**WHAT IS NEEDED**.
Write the records below out again exactly as given, with no images.

**RECORDS FOR THE TASK**.
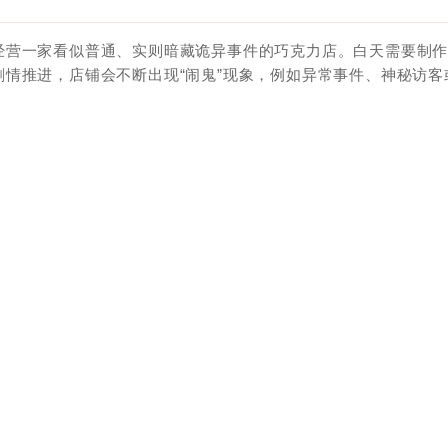
经营一家看似普通、实则暗藏诡异事件的巧克力店。白天需要制
情推进，店铺会不断出现“闹鬼”现象，例如异常事件、神秘访客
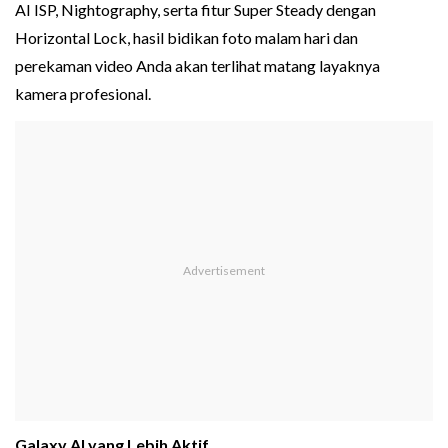
AI ISP, Nightography, serta fitur Super Steady dengan
Horizontal Lock, hasil bidikan foto malam hari dan
perekaman video Anda akan terlihat matang layaknya
kamera profesional.
Galaxy AI yang Lebih Aktif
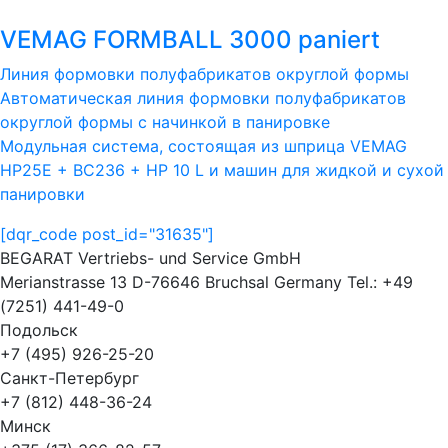
VEMAG FORMBALL 3000 paniert
Линия формовки полуфабрикатов округлой формы
Автоматическая линия формовки полуфабрикатов
округлой формы с начинкой в панировке
Модульная система, состоящая из шприца VEMAG
HP25E + BC236 + HP 10 L и машин для жидкой и сухой
панировки
[dqr_code post_id="31635"]
BEGARAT Vertriebs- und Service GmbH
Merianstrasse 13 D-76646 Bruchsal Germany Tel.: +49
(7251) 441-49-0
Подольск
+7 (495) 926-25-20
Санкт-Петербург
+7 (812) 448-36-24
Минск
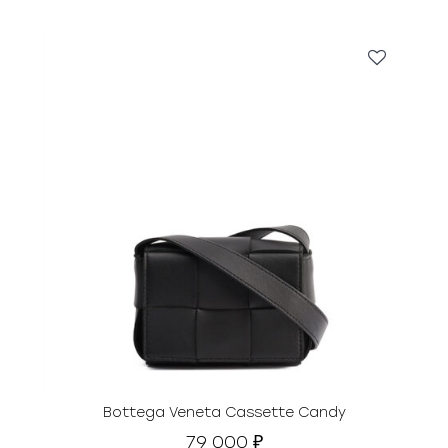
Bottega Veneta Cassette Candy
79 000
₽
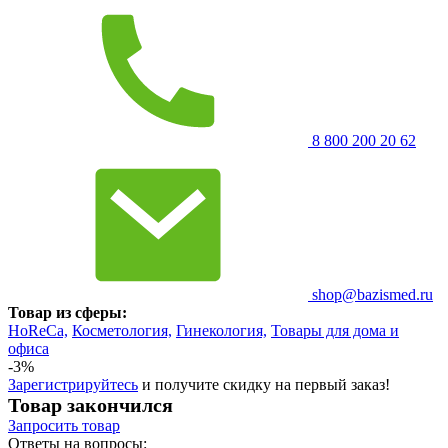
8 800 200 20 62
shop@bazismed.ru
Товар из сферы:
HoReCa,
Косметология,
Гинекология,
Товары для дома и
офиса
-3%
Зарегистрируйтесь
и получите скидку на первый заказ!
Товар закончился
Запросить
товар
Ответы на вопросы:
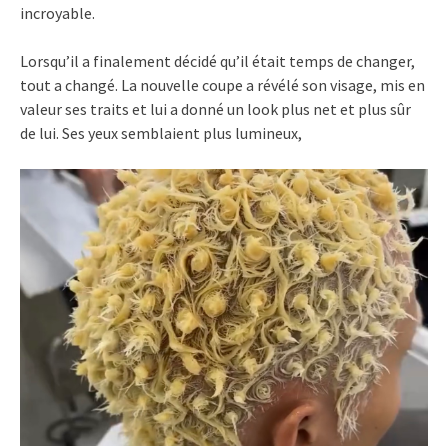
incroyable.
Lorsqu’il a finalement décidé qu’il était temps de changer,
tout a changé. La nouvelle coupe a révélé son visage, mis en
valeur ses traits et lui a donné un look plus net et plus sûr
de lui. Ses yeux semblaient plus lumineux,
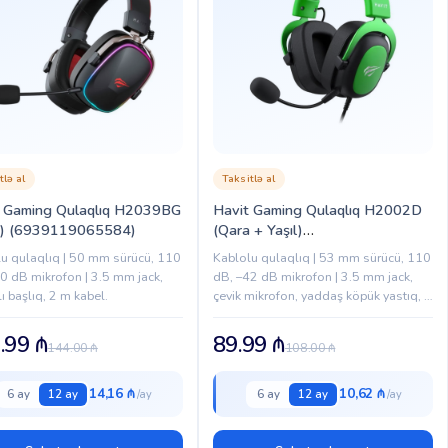
tlə al
Taksitlə al
t Gaming Qulaqlıq H2039BG
Havit Gaming Qulaqlıq H2002D
a) (6939119065584)
(Qara + Yaşıl)
(6939119079475)
u qulaqlıq | 50 mm sürücü, 110
Kablolu qulaqlıq | 53 mm sürücü, 110
0 dB mikrofon | 3.5 mm jack,
dB, –42 dB mikrofon | 3.5 mm jack,
lı başlıq, 2 m kabel.
çevik mikrofon, yaddaş köpük yastıq, 2
m kabel.
.99
₼
89.99
₼
144.00
₼
108.00
₼
14,16 ₼
10,62 ₼
6 ay
12 ay
6 ay
12 ay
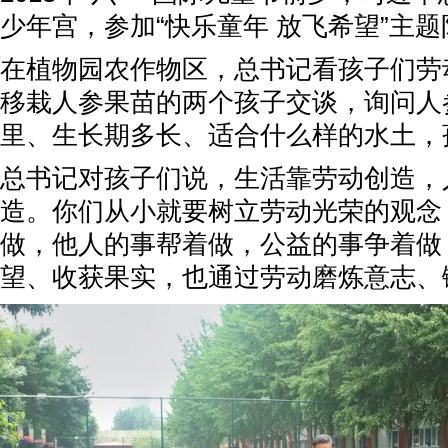
少年宫，参加“快乐童年 放飞希望”主
在植物园农作物区，总书记看孩子们劳
移栽人参果苗的两个孩子交谈，询问人
里、生长期多长、适合什么样的水土，
总书记对孩子们说，生活靠劳动创造，
造。你们从小就要树立劳动光荣的观念
做，他人的事帮着做，公益的事争着做
望、收获果实，也通过劳动磨炼意志、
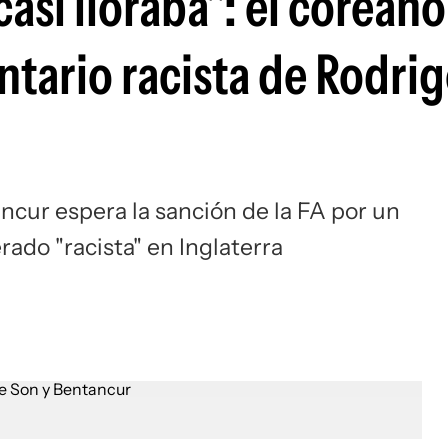
casi lloraba": el corean
Si
ntario racista de Rodri
ncur espera la sanción de la FA por un
ado "racista" en Inglaterra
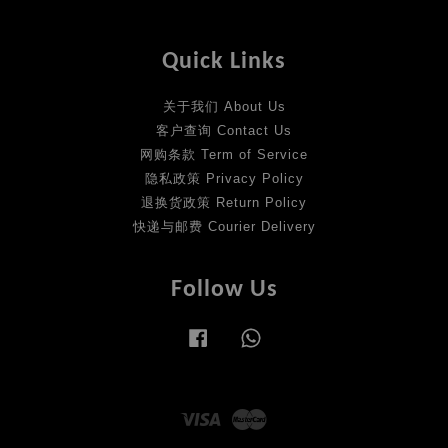
Quick Links
关于我们 About Us
客户查询 Contact Us
网购条款 Term of Service
隐私政策 Privacy Policy
退换货政策 Return Policy
快递与邮费 Courier Delivery
Follow Us
Facebook
Whatsapp
Visa
Master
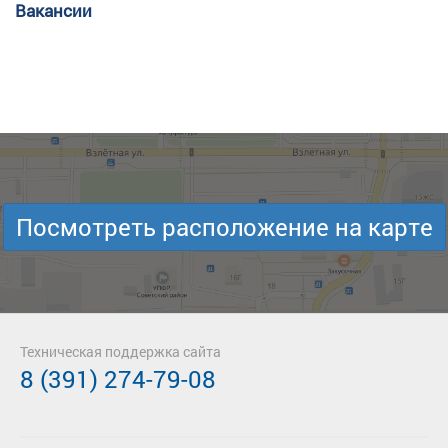
Вакансии
Посмотреть расположение на карте
Техническая поддержка сайта
8 (391) 274-79-08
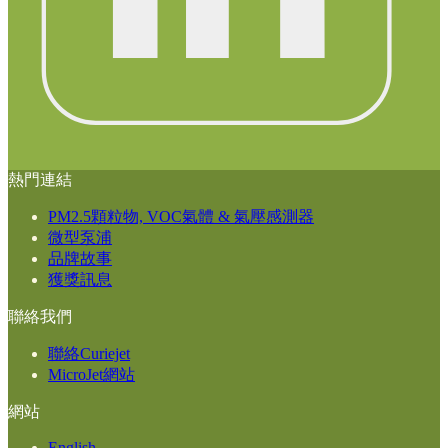
熱門連結
PM2.5顆粒物, VOC氣體 & 氣壓感測器
微型泵浦
品牌故事
獲獎訊息
聯絡我們
聯絡Curiejet
MicroJet網站
網站
English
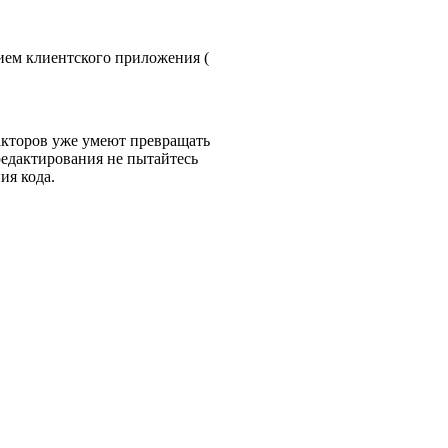
нием клиентского приложения (
акторов уже умеют превращать
 редактирования не пытайтесь
ия кода.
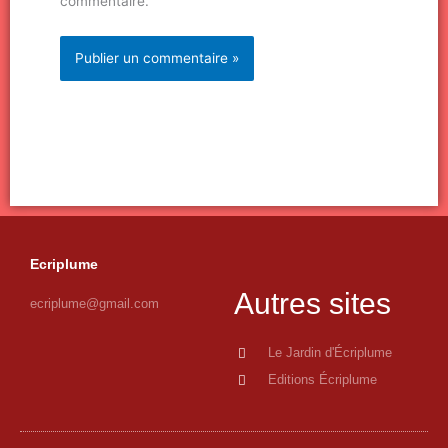
commentaire.
Ecriplume
Autres sites
ecriplume@gmail.com
Le Jardin d'Écriplume
Editions Écriplume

**TASK RESPONSE**.
经营一家看似普通、实则暗藏诡异事件的巧克力店。白天需要制
情推进，店铺会不断出现“闹鬼”现象，例如异常事件、神秘访客
AI ISP, Nightography, serta fitur Super Steady dengan
Horizontal Lock, hasil bidikan foto malam hari dan
perekaman video Anda akan terlihat matang layaknya
kamera profesional.
Galaxy AI yang Lebih Aktif
VEMAG FORMBALL 3000 paniert
Линия формовки полуфабрикатов округлой формы
Автоматическая линия формовки полуфабрикатов
округлой формы с начинкой в панировке
Модульная система, состоящая из шприца VEMAG
HP25E + BC236 + HP 10 L и машин для жидкой и сухой
панировки
[dqr_code post_id="31635"]
BEGARAT Vertriebs- und Service GmbH
Merianstrasse 13 D-76646 Bruchsal Germany Tel.: +49
(7251) 441-49-0
Подольск
+7 (495) 926-25-20
Санкт-Петербург
+7 (812) 448-36-24
Минск
Bottega Veneta Cassette Candy
79 000
₽
8 800 200 20 62
shop@bazismed.ru
Товар из сферы:
HoReCa,
Косметология,
Гинекология,
Товары для дома и
офиса
-3%
Зарегистрируйтесь
и получите скидку на первый заказ!
Товар закончился
Запросить
товар
Ответы на вопросы:
incroyable.
Lorsqu’il a finalement décidé qu’il était temps de changer,
tout a changé. La nouvelle coupe a révélé son visage, mis en
valeur ses traits et lui a donné un look plus net et plus sûr
de lui. Ses yeux semblaient plus lumineux,
tlə al
Taksitlə al
t Gaming Qulaqlıq H2039BG
Havit Gaming Qulaqlıq H2002D
a) (6939119065584)
(Qara + Yaşıl)
(6939119079475)
u qulaqlıq | 50 mm sürücü, 110
Kablolu qulaqlıq | 53 mm sürücü, 110
0 dB mikrofon | 3.5 mm jack,
dB, –42 dB mikrofon | 3.5 mm jack,
lı başlıq, 2 m kabel.
çevik mikrofon, yaddaş köpük yastıq, 2
m kabel.
.99
₼
89.99
₼
144.00
₼
108.00
₼
14,16 ₼
10,62 ₼
6 ay
12 ay
6 ay
12 ay
少年宫，参加“快乐童年 放飞希望”主
在植物园农作物区，总书记看孩子们劳
移栽人参果苗的两个孩子交谈，询问人
里、生长期多长、适合什么样的水土，
总书记对孩子们说，生活靠劳动创造，
造。你们从小就要树立劳动光荣的观念
做，他人的事帮着做，公益的事争着做
望、收获果实，也通过劳动磨炼意志、
casi lloraba": el corean
Si
ntario racista de Rodri
ncur espera la sanción de la FA por un
ado "racista" en Inglaterra
Quick Links
关于我们 About Us
客户查询 Contact Us
网购条款 Term of Service
隐私政策 Privacy Policy
退换货政策 Return Policy
快递与邮费 Courier Delivery
Follow Us
Facebook
Whatsapp
Visa
Master
Вакансии
Посмотреть расположение на карте
Техническая поддержка сайта
8 (391) 274-79-08
熱門連結
PM2.5顆粒物, VOC氣體 & 氣壓感測器
微型泵浦
品牌故事
獲獎訊息
聯絡我們
聯絡Curiejet
MicroJet網站
網站
English
нием клиентского приложения (
акторов уже умеют превращать
 редактирования не пытайтесь
ия кода.
commentaire.
Ecriplume
Autres sites
ecriplume@gmail.com
Le Jardin d'Écriplume
Editions Écriplume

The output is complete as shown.